Effects of Solvation on the Spin State of Iron(III) in 2,8,12,18-Tetrabutyl-3,7,13,17-tetramethyl-5,10-diazaporphyrinatoiron(III) Chloride

The chloroiron(III) complex of 2,8,12,18-tetrabutyl-3,7,13,17-tetramethyl-5,10-diazaporphyrin, [(Cl)FeMBDAP], was prepared and studied by X-ray crystallography and by solution 1H NMR and UV−vis measurements. In the crystal structure of hemisolvate [(Cl)FeMBDAP] × 0.5CHCl3, two nonequivalent [(Cl)FeMBDAP] units containing Fe1 and Fe2 are arranged in π-dimers with considerable overlap on their concave sides. Axial chloride bonded to Fe2 is solvated by hydrogen bonding with CHCl3. Parameters of the coordination pyramid have typical values for the spin-mixed (S = 3/2 ÷ 5/2) FeIII complexes in the case of Fe1 and are characteristic for the pure intermediate-spin state for Fe2 (displacement from the (NPyr)4 planes − 0.385 and 0.290 Å and the average NPyr−Fe bond lengths −1.992 and 1.954 Å for Fe1 and Fe2, respectively).
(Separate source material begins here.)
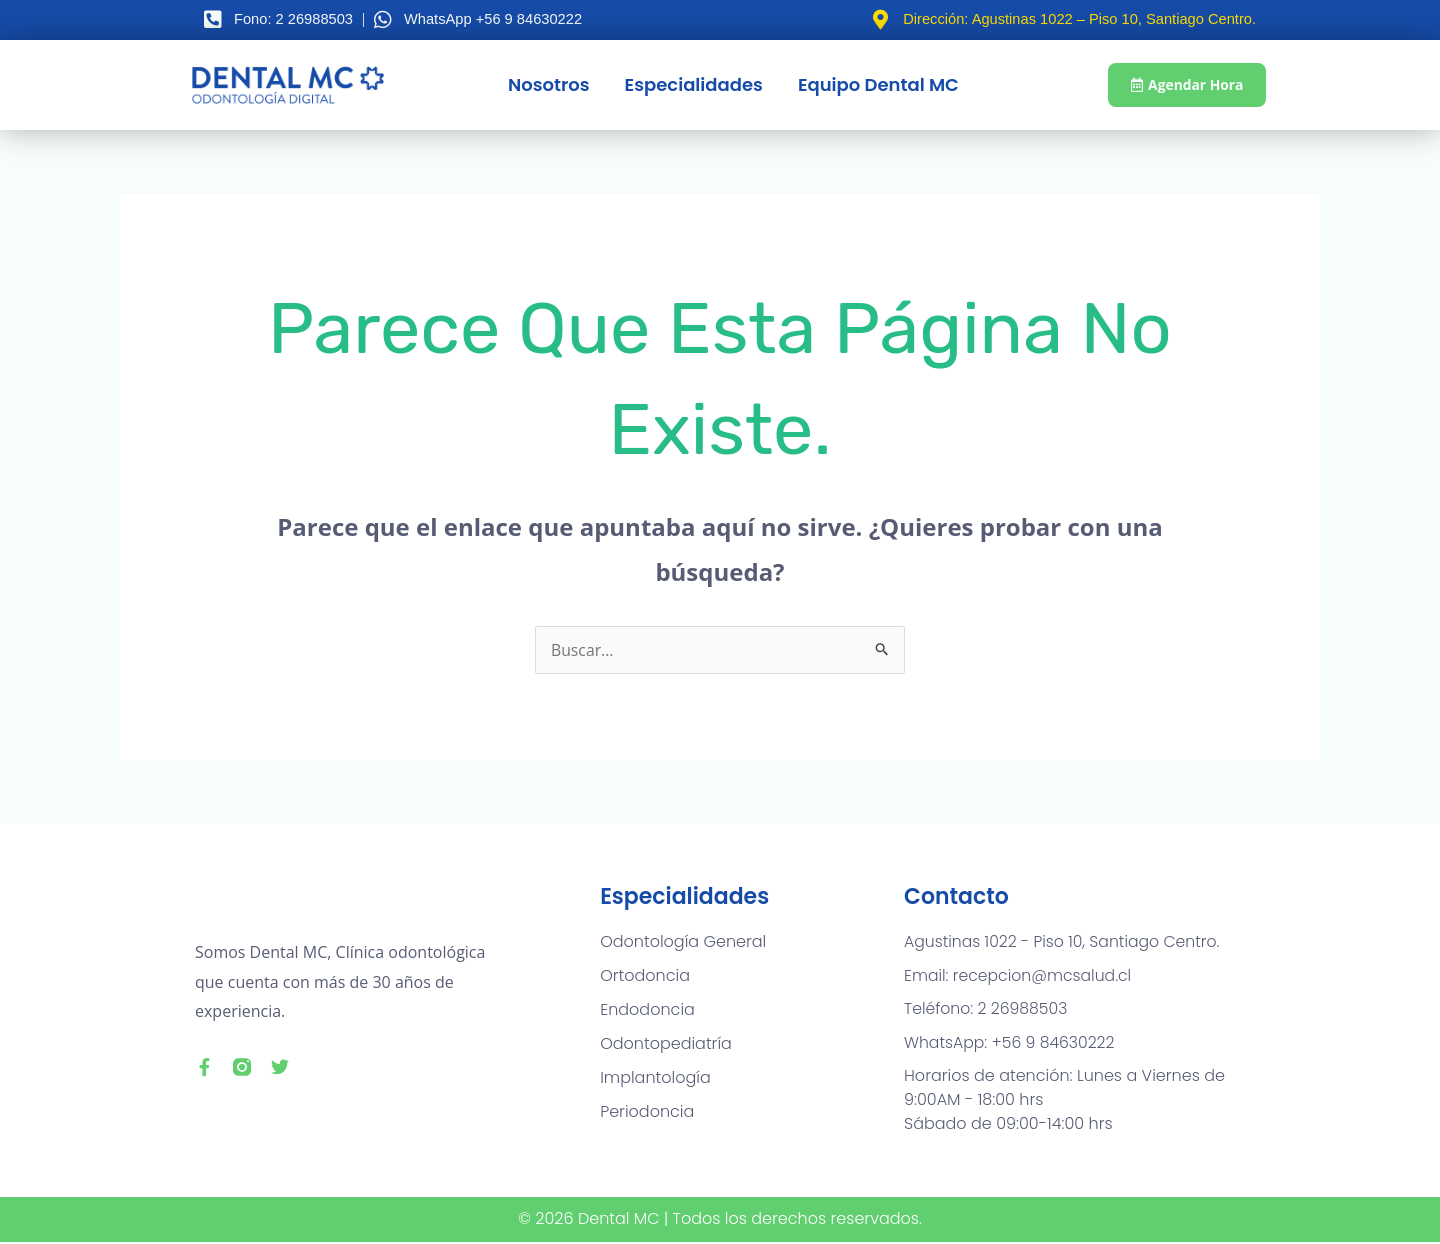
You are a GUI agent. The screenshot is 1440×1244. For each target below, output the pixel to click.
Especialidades (692, 84)
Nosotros (547, 84)
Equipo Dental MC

Effective magnetic moments in CHCl3 and CH2Cl2 capable of specific solvation of chloride by hydrogen bonding (4.5−4.6 μB at 298 K) are indicative about mixed intermediate/high-spin state S = 3/2 ÷ 5/2, with the S = 3/2 contribution increasing upon lowering of the temperature (4.02 μB in CD2Cl2 at 193 K). In nonsolvating CCl4, C6D6, and THF-d8, the μeff values are consistent with the predominantly high-spin state at ambient temperature (5.5−5.75 μB at 298 K) and almost pure S = 5/2 state at low temperature (ca. 5.9 μB in THF-d8 below 270 K). Downfield isotropic shifts from 35 to 50 ppm are observed for α-alkyl protons and upfield shifts from −5 to −15 ppm for meso-CH protons, which is characteristic for the presence of the intermediate-spin state. The splitting of signals of the diastereotopic α-CH2 protons is increased with growth of the S = 3/2 state contribution from 1.5 to 4 ppm in nonsolvating to 11 ppm in specifically solvating solvents at 298 K and further to 31 ppm at 193 K (in CD2Cl2). In the presence of DMSO addition and in methanol solution, the single CH2 signal is observed at 25−28 ppm, and the meso-CH resonance is also shifted downfield to ca. 30 ppm, indicating the formation of six-coordinated complexes [(DMSO)2FeMBDAP]+ and [(MeOH)2FeMBDAP]+, the latter having the μeff value of 4.92 μB at 291 K is a spin-mixed species. The electron spin resonance spectra recorded at 77 K indicates that in frozen glasses in CD2Cl2 and THF molecules in the high-spin state (g⊥ ∼ 6) and the predominantly intermediate-spin state (g⊥ ∼ 4.2−4.3) coexist together.